Speyer
Harthausen: Ein Haushalt frei von Geldsorgen
Über Geld muss sich die Ortsgemeinde Harthausen in den nächsten zwei Jahren wohl keine Gedanken machen: Angesichts üppiger Überschüsse gab es über den Haushaltsplan für die nächsten zwei Jahre auch keine Diskussion im Rat – wohl aber Seitenhiebe auf manche Eltern im Dorf.
Im Haushaltsplan 2020 ist ein Jahresüberschuss von rund 550.000 Euro eingeplant, 2021 sind es 575.000 Euro. Bei dem finanziellen Ruhekissen war den Ratsfraktionen am Donnerstagabend im Tabakschuppen nicht nach Streit. CDU, SPD und FDP verabschiedeten den Doppelhaushalt ohne Debatte einstimmig.

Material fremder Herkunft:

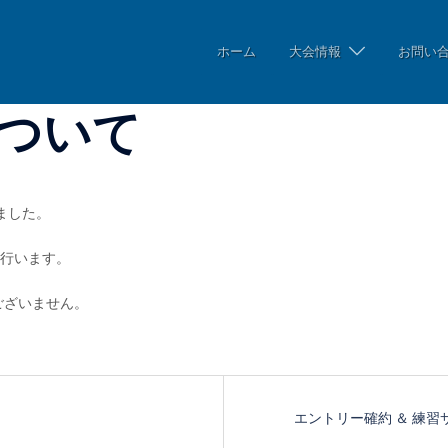
ホーム
大会情報
お問い
ついて
ました。
を行います。
ございません。
エントリー確約 ＆ 練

Auf welcher Seite im Haushalt Andreas Heck (CDU) blätterte, beschrieben die Zahlen „eine hervorragende Bilanz und einen positiven Ausblick“. Trotz geringerer Steuereinnahmen – im Vergleich zu 2019 ein Rückgang von einer Viertelmillion Euro – und höherer Personalkosten von 90.000 Euro, die Heck weiter durch Solidität, Sparsamkeit und möglichst niedriger Abgabenbelastung der Bürger ausgleichen will. „Ohne dass wesentliche Mittel aus der Gemeindekasse fließen“, sei es gelungen, eine Seniorenresidenz anzusiedeln und den Arzt im Dorf zu halten.
An Zinsen zahle die Ortsgemeinde in beiden Jahren jeweils rund 30.000 Euro. Heck: „Restschulden vom Anbau des Kindergartens.“ Neue Kredite (eingestellt sind 1,16 Millionen) würden ausschließlich für investive Maßnahmen ausgegeben. Sofern sie überhaupt 2020/2021 realisiert werden könnten. Die von Heck erwähnten Vorhaben: der Anschluss des westlichen Teils des Baugebiets „Am Wooggraben“ (95.000 Euro), die Grundschule (75.000 Euro), zusätzlich 110.000 Euro zum vorbeugenden Brandschutz, der Beschaffung eines Smartboards und für den Ansatz Digitalpakt. Für Medienentwicklung- und Betreuungsplan möchte er die anderen drei Ortsgemeinden ins Boot holen. Eine weitere Kooperation unter dem Dach der Verbandsgemeinde regte er bei der Einstellung eines Schulsozialarbeiters an.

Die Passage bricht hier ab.